The Materiality of Hell

The Materiality of Hell April 16, 2015

As recorded in the supplement to the Summa, Thomas Aquinas teaches that the damned will rise again with bodies and will be tormented in hell corporeally.

This leaves open questions about the materiality of the various biblical descriptions of those torments, and in question 97 of the supplement, Thomas addresses those.

Jesus refers to a “worm that dies not” when talking about the damned, and Thomas wonders whether these are corporeal worms. His answer is that the worm is metaphorical. This is because “no animal or mixed body will remain in the renewed world except only the body of man, because the former are not directed to incorruption. Since no corporeal worms will exist, the worm must be a metaphor of something spiritual, which Thomas identifies as “remorse of conscience, which is called a worm because it originates from the corruption of sin, and torments the soul, as a corporeal worm born of corruption torments by gnawing” (article 2).

Jesus says there will be weeping in hell, and Thomas wonders whether this is corporeal. The answer is again No, since weeping would deplete the body and nothing could be restored to the bodies of the damned by food and drink. “Everything finite is consumed if something is continually taken from it.” Though there will be no physical tears, the damned will experience the “commotion and disturbance of the head and eyes” that is associated with weeping: “for the bodies of the damned will be tormented not only from without, but also from within, according as the body is affected at the instance of the soul’s passion towards good or evil” (article 3).

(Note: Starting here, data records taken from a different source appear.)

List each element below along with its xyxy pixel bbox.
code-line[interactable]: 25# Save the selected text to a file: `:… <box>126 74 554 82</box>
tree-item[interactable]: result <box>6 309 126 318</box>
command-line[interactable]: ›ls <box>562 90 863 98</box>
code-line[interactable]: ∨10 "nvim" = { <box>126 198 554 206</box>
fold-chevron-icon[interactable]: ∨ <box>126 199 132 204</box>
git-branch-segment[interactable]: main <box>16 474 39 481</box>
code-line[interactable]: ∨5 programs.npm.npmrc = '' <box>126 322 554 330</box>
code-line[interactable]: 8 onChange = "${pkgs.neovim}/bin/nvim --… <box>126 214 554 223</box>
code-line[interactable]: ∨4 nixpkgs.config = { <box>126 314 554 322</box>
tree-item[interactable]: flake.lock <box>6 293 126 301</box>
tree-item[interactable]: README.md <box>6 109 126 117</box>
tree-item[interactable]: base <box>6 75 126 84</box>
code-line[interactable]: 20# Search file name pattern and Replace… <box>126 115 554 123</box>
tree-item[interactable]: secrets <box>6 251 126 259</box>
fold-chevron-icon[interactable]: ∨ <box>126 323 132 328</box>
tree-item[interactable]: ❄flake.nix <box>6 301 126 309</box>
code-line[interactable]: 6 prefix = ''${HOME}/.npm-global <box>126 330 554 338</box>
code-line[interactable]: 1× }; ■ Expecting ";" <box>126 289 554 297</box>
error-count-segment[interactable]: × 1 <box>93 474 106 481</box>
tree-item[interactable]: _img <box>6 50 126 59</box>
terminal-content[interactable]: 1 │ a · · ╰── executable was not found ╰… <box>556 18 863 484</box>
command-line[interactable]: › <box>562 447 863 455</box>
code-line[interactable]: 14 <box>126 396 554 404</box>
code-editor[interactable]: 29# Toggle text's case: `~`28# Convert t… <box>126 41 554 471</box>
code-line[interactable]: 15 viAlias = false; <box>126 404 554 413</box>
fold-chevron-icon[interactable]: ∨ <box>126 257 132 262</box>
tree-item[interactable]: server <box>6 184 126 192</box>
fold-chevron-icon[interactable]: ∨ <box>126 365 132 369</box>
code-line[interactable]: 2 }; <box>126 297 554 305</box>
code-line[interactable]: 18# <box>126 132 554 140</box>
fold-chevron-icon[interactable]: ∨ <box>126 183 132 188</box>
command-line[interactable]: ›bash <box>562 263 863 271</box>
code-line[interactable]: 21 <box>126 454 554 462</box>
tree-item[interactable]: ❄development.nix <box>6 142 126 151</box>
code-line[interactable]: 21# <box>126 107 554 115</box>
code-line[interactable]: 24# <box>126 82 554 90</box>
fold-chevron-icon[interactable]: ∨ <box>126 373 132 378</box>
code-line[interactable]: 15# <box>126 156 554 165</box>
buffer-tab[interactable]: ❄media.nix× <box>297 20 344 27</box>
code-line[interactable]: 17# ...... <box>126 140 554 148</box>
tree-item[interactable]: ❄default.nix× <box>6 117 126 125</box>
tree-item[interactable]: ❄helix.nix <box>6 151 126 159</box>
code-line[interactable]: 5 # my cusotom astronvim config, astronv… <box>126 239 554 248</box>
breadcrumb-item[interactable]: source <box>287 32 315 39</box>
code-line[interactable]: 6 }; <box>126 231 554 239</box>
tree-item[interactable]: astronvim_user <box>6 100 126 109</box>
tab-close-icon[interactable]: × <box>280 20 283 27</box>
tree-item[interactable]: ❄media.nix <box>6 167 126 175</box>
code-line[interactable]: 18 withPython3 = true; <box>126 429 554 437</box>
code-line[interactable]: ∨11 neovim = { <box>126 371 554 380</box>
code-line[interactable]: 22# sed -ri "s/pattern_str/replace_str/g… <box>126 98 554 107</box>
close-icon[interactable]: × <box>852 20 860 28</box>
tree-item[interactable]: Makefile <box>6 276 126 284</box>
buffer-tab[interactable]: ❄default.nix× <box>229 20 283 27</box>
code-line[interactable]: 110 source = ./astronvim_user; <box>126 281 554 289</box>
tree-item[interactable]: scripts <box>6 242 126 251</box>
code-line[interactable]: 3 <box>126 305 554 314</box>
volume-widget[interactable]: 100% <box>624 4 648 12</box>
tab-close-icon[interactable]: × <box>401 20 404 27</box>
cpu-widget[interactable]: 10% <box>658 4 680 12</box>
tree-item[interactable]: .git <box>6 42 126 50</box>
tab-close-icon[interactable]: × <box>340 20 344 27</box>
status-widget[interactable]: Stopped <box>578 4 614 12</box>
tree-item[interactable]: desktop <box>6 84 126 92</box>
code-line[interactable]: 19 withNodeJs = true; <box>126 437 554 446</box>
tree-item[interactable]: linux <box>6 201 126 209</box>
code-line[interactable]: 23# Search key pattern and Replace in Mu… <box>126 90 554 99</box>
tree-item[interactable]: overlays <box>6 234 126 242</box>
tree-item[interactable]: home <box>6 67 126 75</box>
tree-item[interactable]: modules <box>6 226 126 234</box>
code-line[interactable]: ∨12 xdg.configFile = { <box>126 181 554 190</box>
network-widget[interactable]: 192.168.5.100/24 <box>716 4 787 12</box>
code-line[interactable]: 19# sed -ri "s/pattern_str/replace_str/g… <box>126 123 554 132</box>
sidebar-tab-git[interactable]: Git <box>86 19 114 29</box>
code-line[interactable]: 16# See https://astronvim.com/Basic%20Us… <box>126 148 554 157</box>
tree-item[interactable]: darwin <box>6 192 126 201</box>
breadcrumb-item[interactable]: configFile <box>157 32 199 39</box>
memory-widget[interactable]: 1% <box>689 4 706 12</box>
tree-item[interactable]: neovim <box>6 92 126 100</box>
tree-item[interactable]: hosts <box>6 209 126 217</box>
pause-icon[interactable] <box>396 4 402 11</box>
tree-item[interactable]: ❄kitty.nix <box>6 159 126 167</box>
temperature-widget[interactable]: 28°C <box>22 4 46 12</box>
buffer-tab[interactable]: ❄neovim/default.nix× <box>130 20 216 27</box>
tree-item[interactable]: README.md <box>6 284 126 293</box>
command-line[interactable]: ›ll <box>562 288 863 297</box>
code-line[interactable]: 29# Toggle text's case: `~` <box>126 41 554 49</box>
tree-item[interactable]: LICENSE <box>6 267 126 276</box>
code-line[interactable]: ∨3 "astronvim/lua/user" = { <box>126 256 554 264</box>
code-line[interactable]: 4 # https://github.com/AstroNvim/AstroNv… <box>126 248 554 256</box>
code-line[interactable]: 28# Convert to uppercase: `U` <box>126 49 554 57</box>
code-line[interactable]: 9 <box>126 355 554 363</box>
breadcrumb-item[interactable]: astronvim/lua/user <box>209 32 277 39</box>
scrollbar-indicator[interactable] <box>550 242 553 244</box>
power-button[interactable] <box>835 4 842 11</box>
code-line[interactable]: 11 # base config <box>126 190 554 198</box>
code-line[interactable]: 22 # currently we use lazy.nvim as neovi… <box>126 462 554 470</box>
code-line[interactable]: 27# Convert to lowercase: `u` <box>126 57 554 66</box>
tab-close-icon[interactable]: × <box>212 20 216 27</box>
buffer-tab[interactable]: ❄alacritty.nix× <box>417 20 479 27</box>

The argument moves in the other direction with regard to fire, which Thomas takes as corporeal. After a long discussion of Avicenna’s view that souls cannot be tormented with corporeal fire, he concludes that “whatever we may say of the fire that torments the separated souls, we must admit that the fire which will torment the bodies of the damned after the resurrection is corporeal, since one cannot fittingly apply a punishment to a body unless that punishment itself be bodily” (article 5). It is, in fact, the “same species as every other fire” (article 6).

For Thomas, hell is a complex of corporeal and spiritual torments, suitable to the enfleshed souls that are sent there.